BRIEF
Repeat exactly the lines below that lie between the line with "冉华，魏巍 (130, 2295)" and the line with "HTML () (261, 408)", counting both of those lines as part of the answer.

DATA SUPPLIED
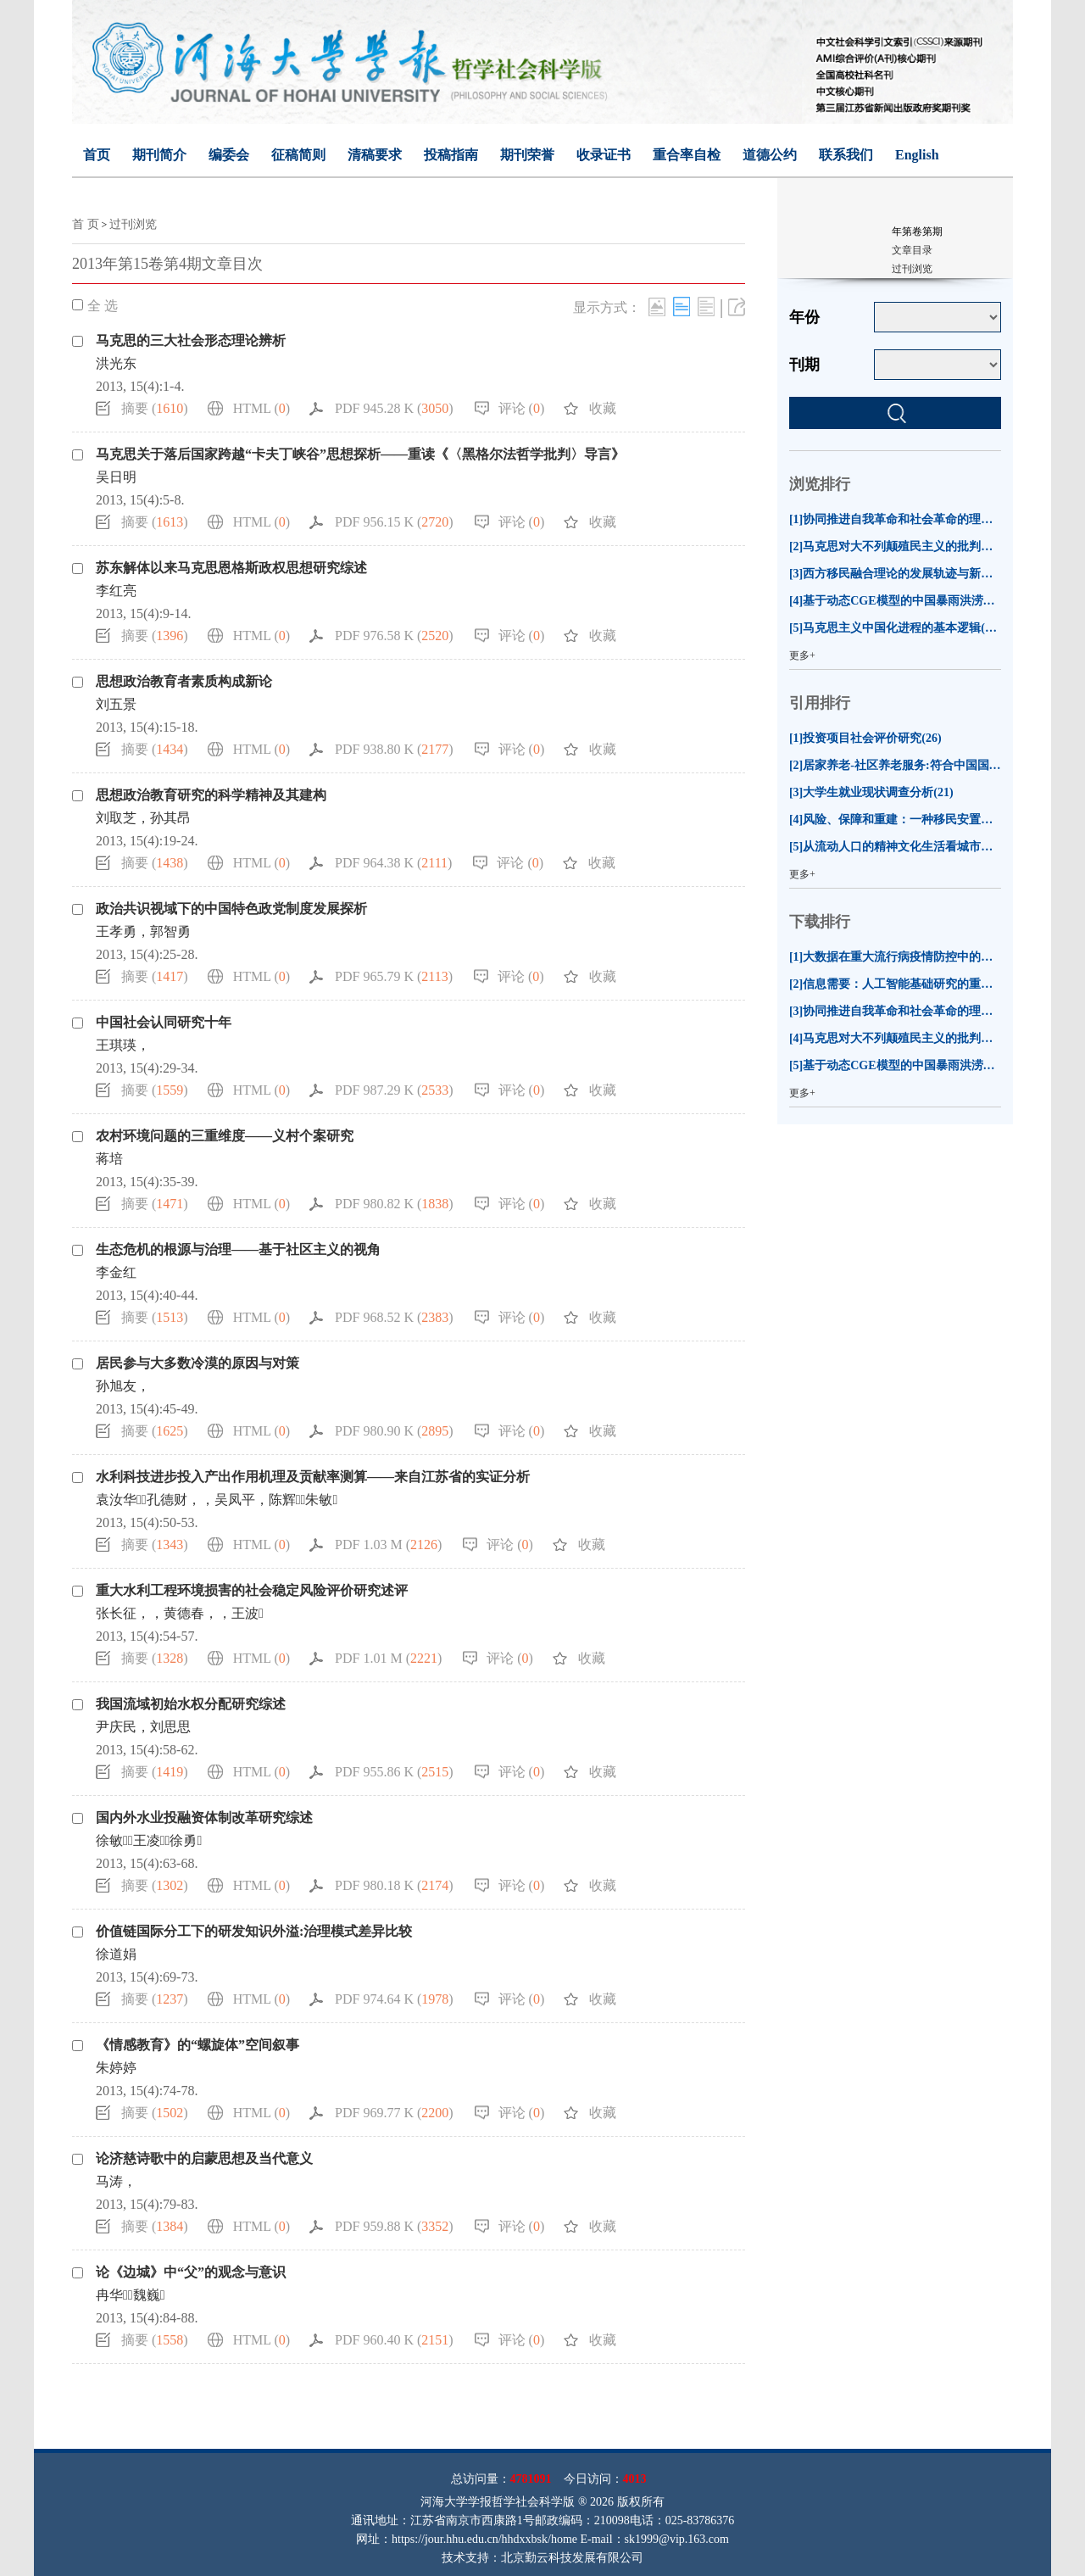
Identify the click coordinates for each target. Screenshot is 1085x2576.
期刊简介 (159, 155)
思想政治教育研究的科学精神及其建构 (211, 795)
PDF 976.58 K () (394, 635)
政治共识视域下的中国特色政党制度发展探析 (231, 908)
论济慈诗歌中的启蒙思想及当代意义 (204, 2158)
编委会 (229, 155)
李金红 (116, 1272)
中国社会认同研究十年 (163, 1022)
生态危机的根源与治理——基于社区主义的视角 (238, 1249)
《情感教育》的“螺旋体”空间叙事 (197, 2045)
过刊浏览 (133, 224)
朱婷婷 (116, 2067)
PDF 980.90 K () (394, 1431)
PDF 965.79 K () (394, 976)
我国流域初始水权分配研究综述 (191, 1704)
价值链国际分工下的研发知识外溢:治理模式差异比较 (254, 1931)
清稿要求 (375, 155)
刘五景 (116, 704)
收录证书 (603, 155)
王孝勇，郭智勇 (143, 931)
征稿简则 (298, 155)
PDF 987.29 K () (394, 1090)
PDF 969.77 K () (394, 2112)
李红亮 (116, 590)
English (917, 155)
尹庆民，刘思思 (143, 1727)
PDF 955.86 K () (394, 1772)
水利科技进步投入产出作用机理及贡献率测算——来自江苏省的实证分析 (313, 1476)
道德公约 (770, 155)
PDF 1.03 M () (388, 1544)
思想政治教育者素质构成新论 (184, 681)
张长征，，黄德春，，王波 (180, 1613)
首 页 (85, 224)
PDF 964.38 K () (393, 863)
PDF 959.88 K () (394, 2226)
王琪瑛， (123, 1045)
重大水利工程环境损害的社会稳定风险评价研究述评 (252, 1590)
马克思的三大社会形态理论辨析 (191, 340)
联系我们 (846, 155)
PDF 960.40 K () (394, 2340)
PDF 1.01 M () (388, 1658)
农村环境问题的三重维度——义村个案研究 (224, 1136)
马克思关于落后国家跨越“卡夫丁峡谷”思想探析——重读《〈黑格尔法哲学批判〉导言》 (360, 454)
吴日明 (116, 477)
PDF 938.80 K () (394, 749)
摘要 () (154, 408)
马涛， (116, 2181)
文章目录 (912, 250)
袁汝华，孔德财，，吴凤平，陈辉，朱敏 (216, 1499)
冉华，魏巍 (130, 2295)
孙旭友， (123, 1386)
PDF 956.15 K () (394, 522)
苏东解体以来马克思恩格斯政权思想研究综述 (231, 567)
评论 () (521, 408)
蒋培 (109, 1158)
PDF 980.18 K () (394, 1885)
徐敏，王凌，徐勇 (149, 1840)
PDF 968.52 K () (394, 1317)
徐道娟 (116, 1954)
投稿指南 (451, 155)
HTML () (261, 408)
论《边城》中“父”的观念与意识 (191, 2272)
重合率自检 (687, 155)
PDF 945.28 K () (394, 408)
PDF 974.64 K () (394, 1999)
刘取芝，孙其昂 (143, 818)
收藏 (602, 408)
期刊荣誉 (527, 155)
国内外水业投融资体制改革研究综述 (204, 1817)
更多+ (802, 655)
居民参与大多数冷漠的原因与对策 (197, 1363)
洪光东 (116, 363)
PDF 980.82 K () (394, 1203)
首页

RESPONSE AREA
冉华，魏巍 (130, 2295)
孙旭友， (123, 1386)
PDF 956.15 K () (394, 522)
苏东解体以来马克思恩格斯政权思想研究综述 (231, 567)
评论 () (521, 408)
蒋培 (109, 1158)
PDF 980.18 K () (394, 1885)
徐敏，王凌，徐勇 (149, 1840)
PDF 968.52 K () (394, 1317)
徐道娟 (116, 1954)
投稿指南 (451, 155)
HTML () (261, 408)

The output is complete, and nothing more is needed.